There are many criticisms of the second wave of feminism. One criticism is that women continue to assume a subordinate status because they are defined as being less rational, more emotional, more dependent and closer to nature. A second criticism is that feminism, as practiced around the 1970s, was the prevue of white middle class women and did not embrace the context of other women, such as women of color — that is, feminism treated all women as the same.
The third wave of feminism, therefore, emerged to focus on the differences between women with an emphasis on differences based on race, ethnicity and sexual orientation.
What does this mean for marketing practice today?
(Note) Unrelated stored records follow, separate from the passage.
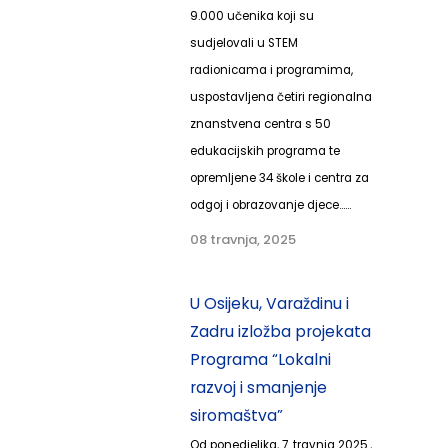
9.000 učenika koji su
sudjelovali u STEM
radionicama i programima,
uspostavljena četiri regionalna
znanstvena centra s 50
edukacijskih programa te
opremljene 34 škole i centra za
odgoj i obrazovanje djece......
08 travnja, 2025
U Osijeku, Varaždinu i
Zadru izložba projekata
Programa “Lokalni
razvoj i smanjenje
siromaštva”
Od ponedjeljka, 7. travnja 2025.,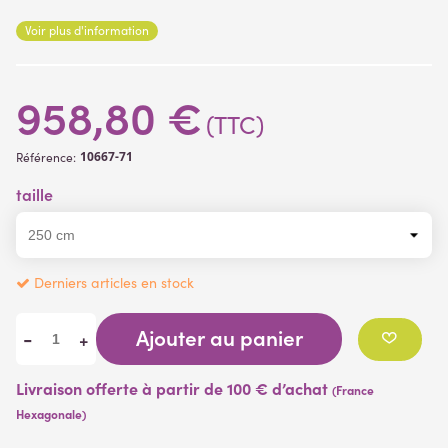
plantes artificielles )
Voir plus d'information
958,80 €
(TTC)
10667-71
Référence:
taille
Derniers articles en stock
Ajouter au panier
-
+
Livraison offerte à partir de 100 € d’achat
(France
Hexagonale)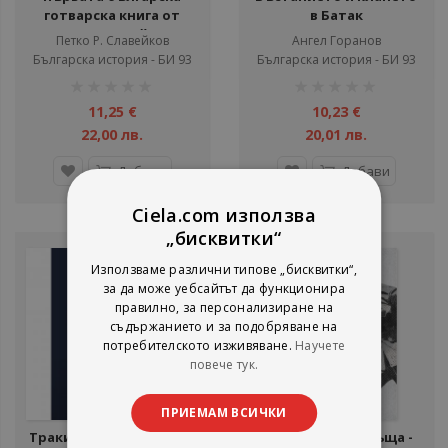
готварска книга от
в Батак
Петко Славейков
Петко Р. Славейков
Ангел Горанов
Българска история - БИ 93
Българска история - БИ 93
рейтинг:
рейтинг:
1%
1%
11,25 €
10,23 €
22,00 лв.
20,01 лв.
Добави
Добави
Ciela.com използва
„бисквитки“
Използваме различни типове „бисквитки“,
за да може уебсайтът да функционира
правилно, за персонализиране на
съдържанието и за подобряване на
потребителското изживяване.
Научете
повече тук.
ПРИЕМАМ ВСИЧКИ
Траките - Какво трябва
Войната се завръща -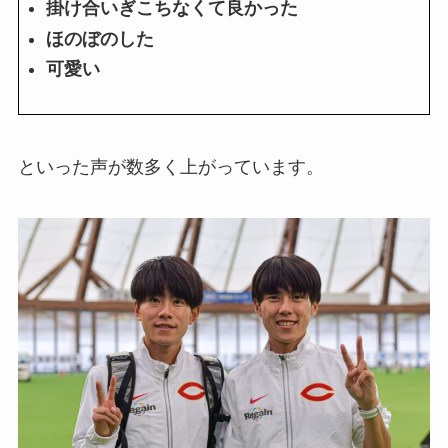
掛け合いぎこちなくて良かった
ほのぼのした
可愛い
といった声が数多く上がっています。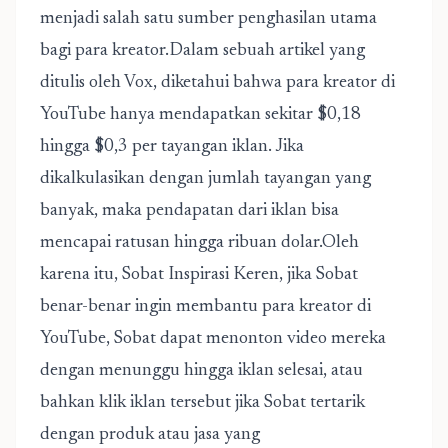
menjadi salah satu sumber penghasilan utama
bagi para kreator.Dalam sebuah artikel yang
ditulis oleh Vox, diketahui bahwa para kreator di
YouTube hanya mendapatkan sekitar $0,18
hingga $0,3 per tayangan iklan. Jika
dikalkulasikan dengan jumlah tayangan yang
banyak, maka pendapatan dari iklan bisa
mencapai ratusan hingga ribuan dolar.Oleh
karena itu, Sobat Inspirasi Keren, jika Sobat
benar-benar ingin membantu para kreator di
YouTube, Sobat dapat menonton video mereka
dengan menunggu hingga iklan selesai, atau
bahkan klik iklan tersebut jika Sobat tertarik
dengan produk atau jasa yang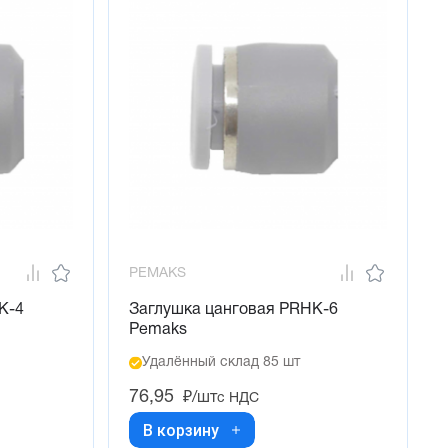
PEMAKS
K-4
Заглушка цанговая PRHK-6
Pemaks
Удалённый склад 85 шт
76,95
₽/шт
с НДС
В корзину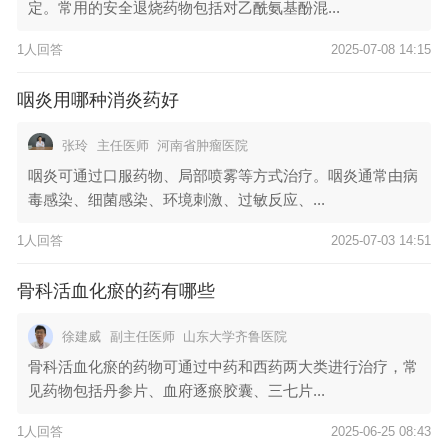
定。常用的安全退烧药物包括对乙酰氨基酚混...
1人回答
2025-07-08 14:15
咽炎用哪种消炎药好
张玲
主任医师
河南省肿瘤医院
咽炎可通过口服药物、局部喷雾等方式治疗。咽炎通常由病
毒感染、细菌感染、环境刺激、过敏反应、...
1人回答
2025-07-03 14:51
骨科活血化瘀的药有哪些
徐建威
副主任医师
山东大学齐鲁医院
骨科活血化瘀的药物可通过中药和西药两大类进行治疗，常
见药物包括丹参片、血府逐瘀胶囊、三七片...
1人回答
2025-06-25 08:43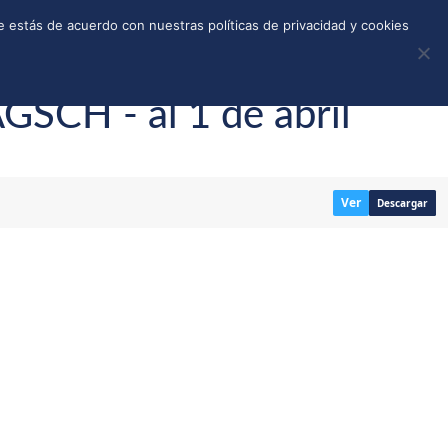
REGISTRO
TIENDA
CALLEJONES
DONAR
 estás de acuerdo con nuestras políticas de privacidad y cookies
GSCH - al 1 de abril
Ver
Descargar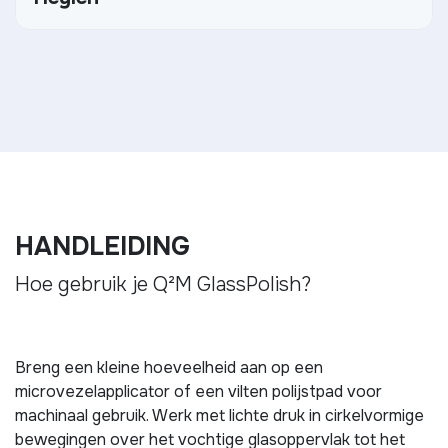
HANDLEIDING
Hoe gebruik je Q²M GlassPolish?
Breng een kleine hoeveelheid aan op een
microvezelapplicator of een vilten polijstpad voor
machinaal gebruik. Werk met lichte druk in cirkelvormige
bewegingen over het vochtige glasoppervlak tot het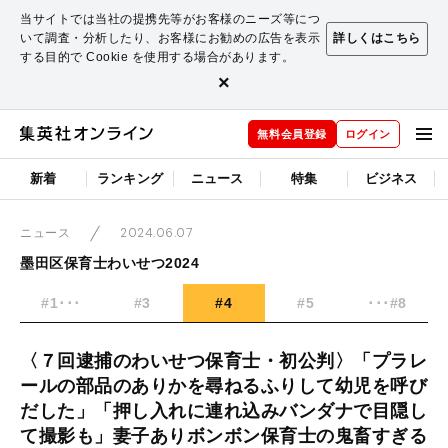
当サイトでは当社の提携先等がお客様のニーズ等につ
いて調査・分析したり、お客様にお勧めの広告を表示
詳しくはこちら
する目的で Cookie を使用する場合があります。
×
無料会員登録
ログイン
新着
ランキング
ニュース
特集
ビジネス
2024.06.07
ニュース
墨田区保育士わいせつ2024
#1･･･
#3
#4
#5
･･･#8
〈７回逮捕のわいせつ保育士・初公判〉「プラレ
ールの部品のありかを尋ねるふりして幼児を呼び
だした」「押し入れに連れ込みバンダナで目隠し
て撮影も」妻子ありボンボン保育士の鬼畜すぎる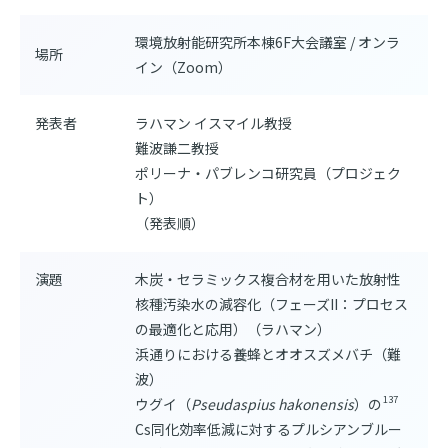
環境放射能研究所本棟6F大会議室 / オンラ
場所
イン（Zoom）
発表者
ラハマン イスマイル教授
難波謙二教授
ポリーナ・パブレンコ研究員（プロジェク
ト）
（発表順）
演題
木炭・セラミックス複合材を用いた放射性
核種汚染水の減容化（フェーズII：プロセス
の最適化と応用）（ラハマン）
浜通りにおける養蜂とオオスズメバチ（難
波）
137
ウグイ（
Pseudaspius hakonensis
）の
Cs同化効率低減に対するプルシアンブルー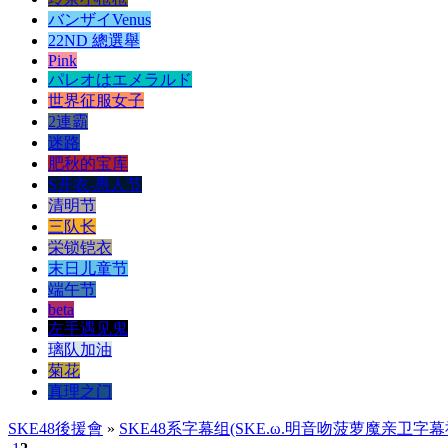
バンザイVenus
22ND 總選舉
Pink
パレオはエメラルド
世界征服女子
2連霸
迷路
肥秋的宝库
S开衣-愚人节
清明节
三队长
栄锁铠衣
末日儿童节
端午节
beta
左手遇见鬼
璃队加油
菊花
真理之门
SKE48後援會
»
SKE48系字幕组(SKE.ω.明音吻菠萝魔亲卫字幕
First, I believe that much marketing practice still reflects the feminist views of the 1970s. My recommendation then is for marketing practice to become more current and properly embrace the third wave of feminism by accepting that there are many differences between women. But I would add a twist to this recommendation. Current third wave writers acknowledge that there is “no one answer to the question of how to live as a feminist. Rather each women must confront the unique problems of her particular life.” With this in mind, instead of focusing on demographic differences between women, such as race and ethnicity, marketers should first focus on a woman’s needs by identifying the problems women are trying to solve for which the organization’s product could be a solution. Consumer needs then become a more appropriate method to distinguish between women.
Focusing on her needs, and adding questions to further understand her context and motivations, should avoid gender washing… and improve marketing practice overall.